Non ricordava neanche più il motivo per il quale aveva smesso di scriverci sopra, ma da allora erano cambiate diverse cose.
Troppe cose a dire il vero.
Era cresciuta, più di quanto si sarebbe mai immaginata.
Alcuni dei chili che aveva tanto odiato erano andati via, il fisico era più pronunciato, si piaceva di più, forse, ma era comunque lei.
Non le piacevano più le cose di un tempo, cambiava argomenti, generi musicali, decisioni.

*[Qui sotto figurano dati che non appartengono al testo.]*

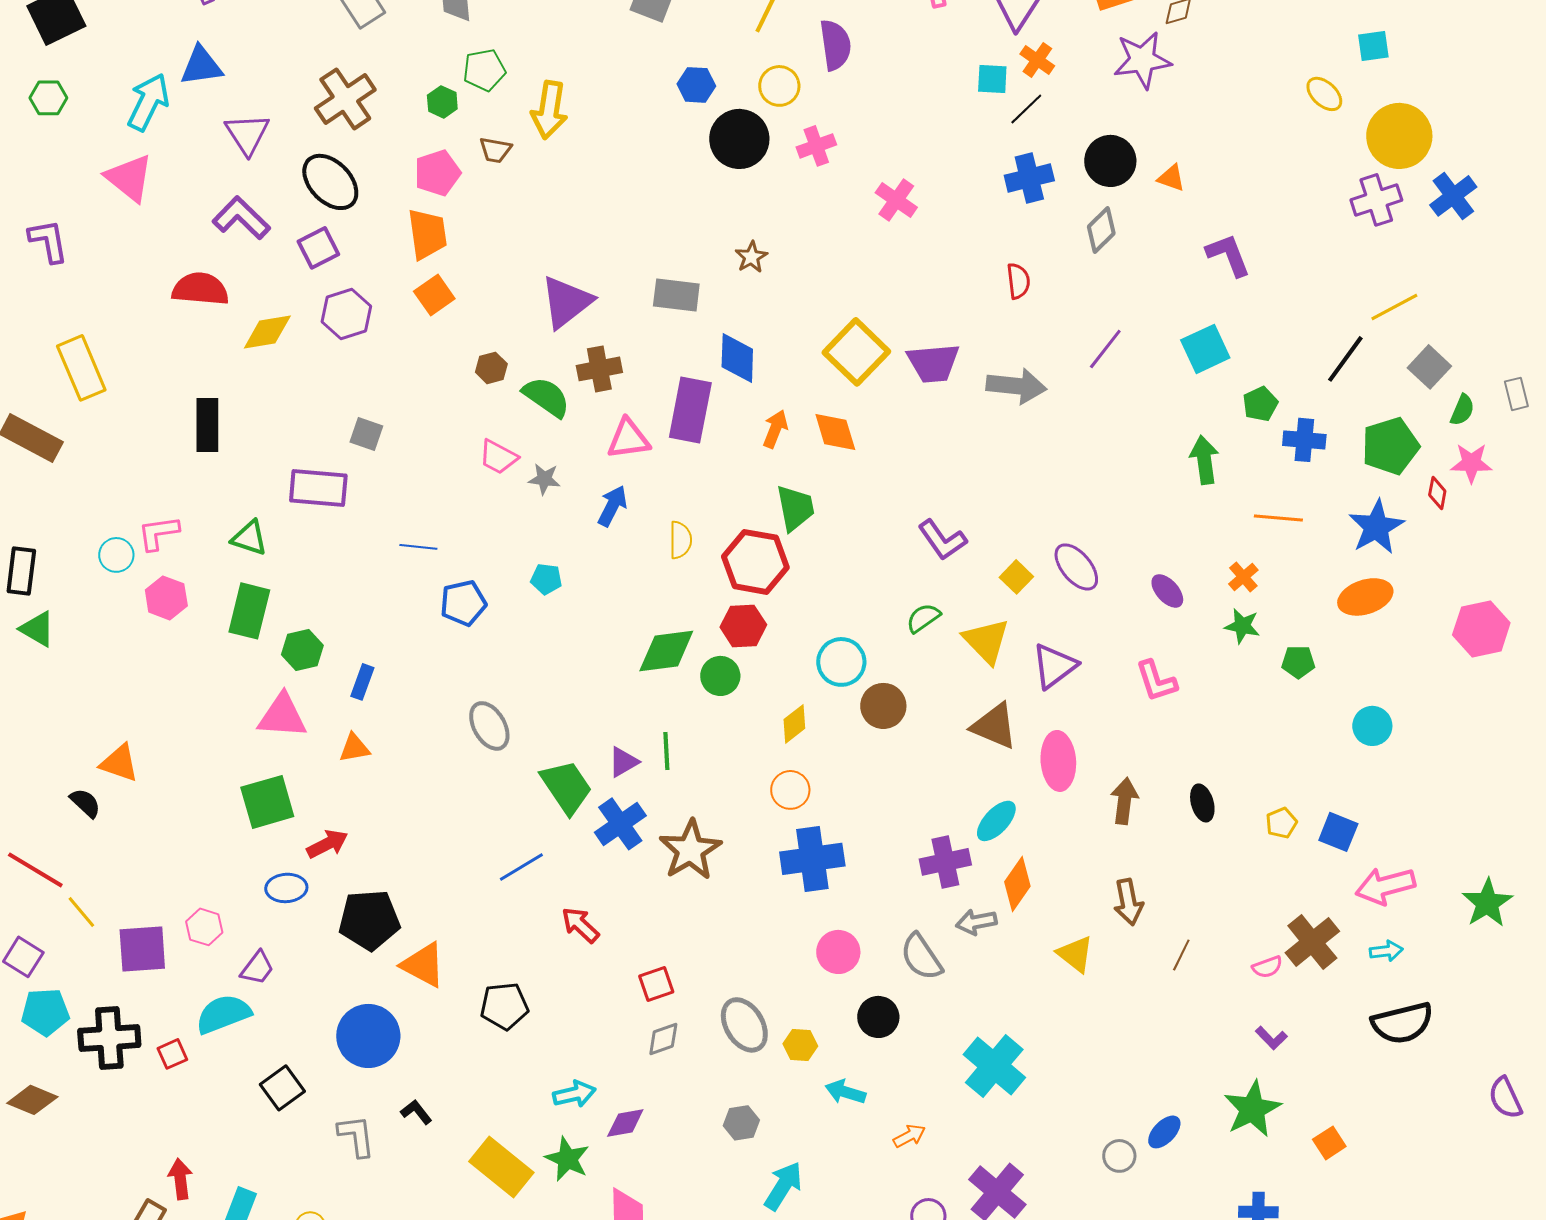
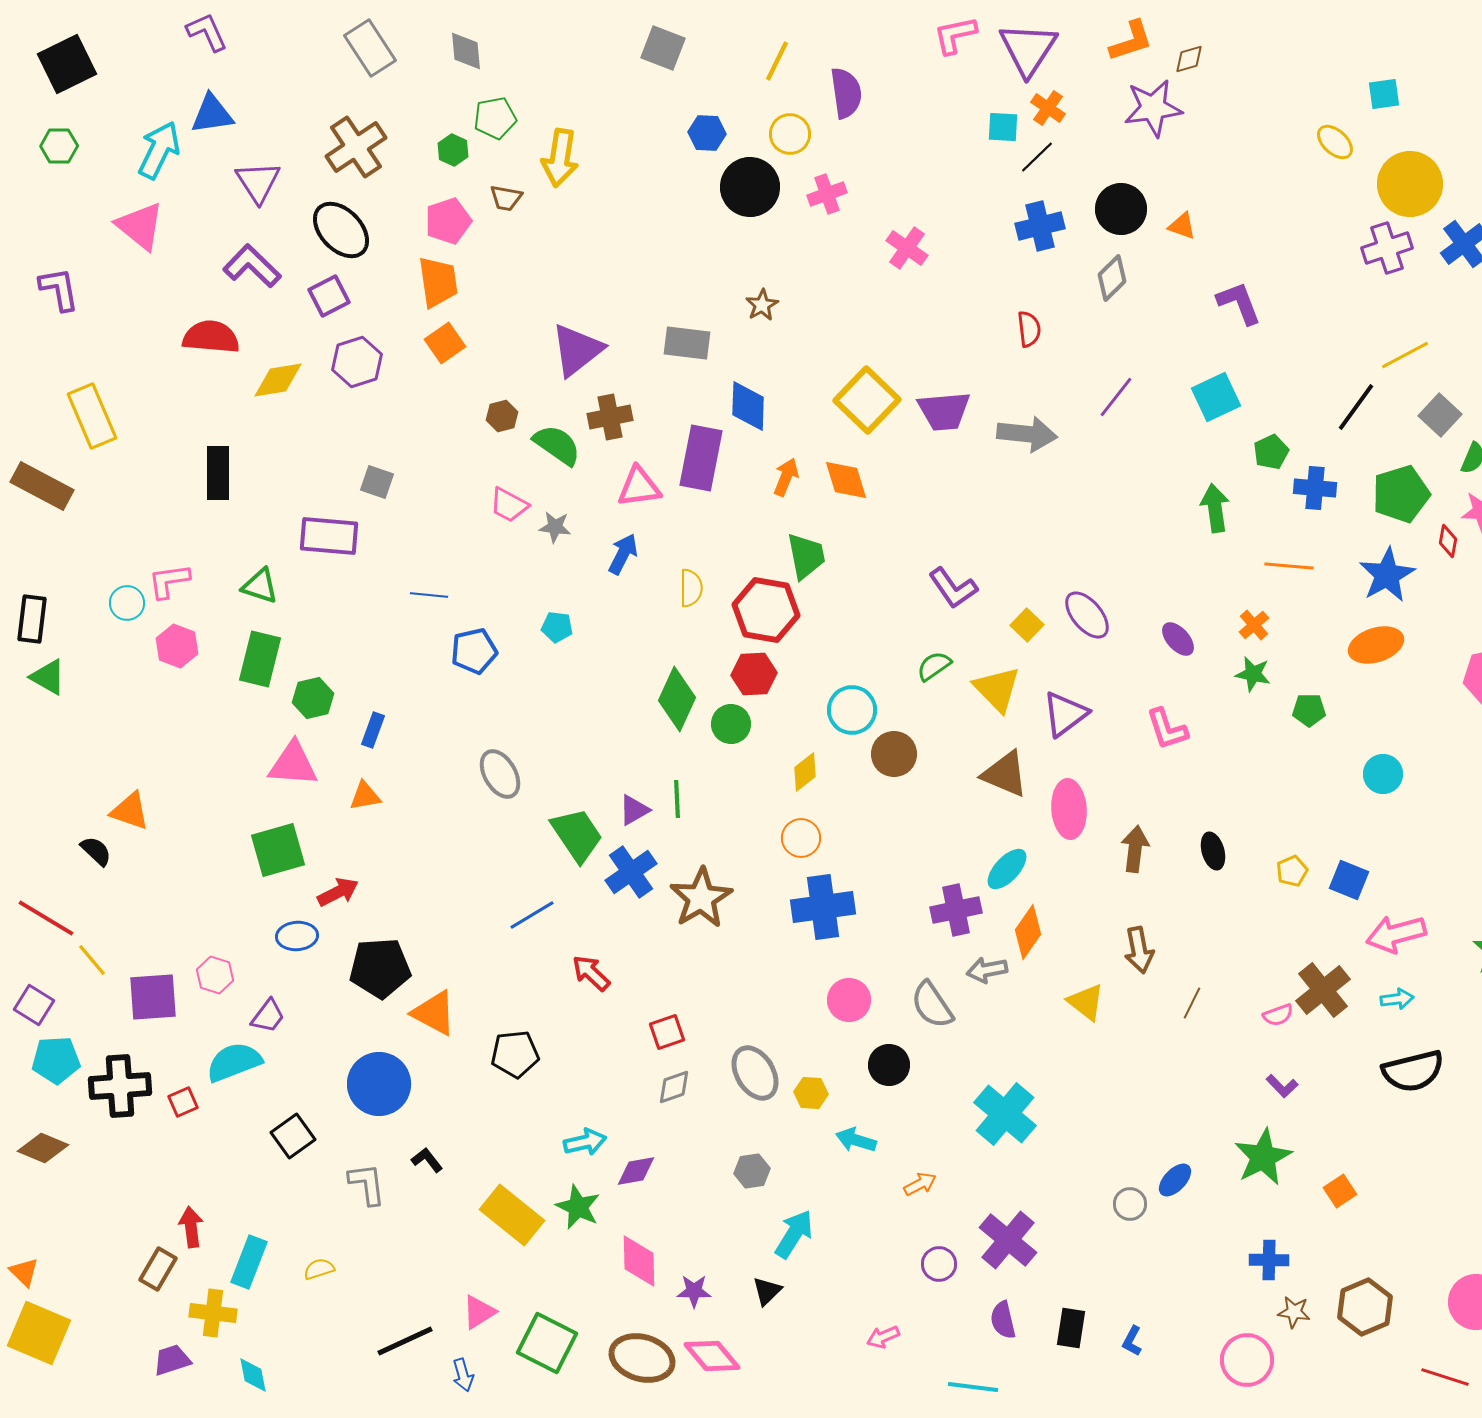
green diamond: (666, 651) -> (677, 699), turned -58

E la vita era andata avanti.
La classe che un tempo amava a volte non la sopportava più.
Alice, Giulia e Sofia erano sempre con lei, non come prima, ma parlavano ancora e si tenevano vicine, in quei momenti in cui anche quattro piastrelle del pavimento non sembravano solchi insormontabili.
Avevano preso la loro strada, e non sempre avevano punti in comune.
Eppure voleva bene a entrambe, comunque.
Adesso Carolina usciva di sera e beveva alcool. Scriveva solo su internet e l'unico gioco era innamorarsi.
Innamorarsi come fanno gli adulti, quando si spera e poi ci si spezza il cuore.
Non era più così convinta di voler compiere diciotto anni, non sarebbe cambiato niente, ma avrebbe preferito ritornare bambina. Essere di nuovo spensierata e senza problemi. Cambiare le cose. Vivere ogni dettaglio.
Sfogliò quel diario abbandonato e ne rilesse ogni pagina.
Ogni tanto una lacrima le solcava il viso, o una risata la rallegrava.
Era stupita, da quante cose aveva lasciato incise su carta, quanti momenti, emozioni, attimi, di una vita che ormai era già passata.
Notava la sua calligrafia pessima e il modo di scrivere diverso.
Rivedeva se stessa, dolce e troppo ingenua, districarsi tra problemi che ora le sembravano banalità.
Sapeva, che un diario non faceva per lei. Preferiva le lettere.
Ma la voglia di scrivere era ancora presente.
Scrivere, la sua più grande passione.
Non ne avrebbe mai fatto a meno.
Così prese un foglio bianco ed una penna. Iniziò a incidere lettere d'inchiostro, formavano frasi, periodi, aneddoti, supposizioni.
Scrisse lettere che non avrebbe mai inviato. Vi dedicava tempo e passione. Tutta la passione che ancora le restava in corpo.
Poi le inseriva del diario, quel diario che cadeva a pezzi. Consumato dal tempo e dai troppi scritti. Fragile come un'anima sul filo della vita.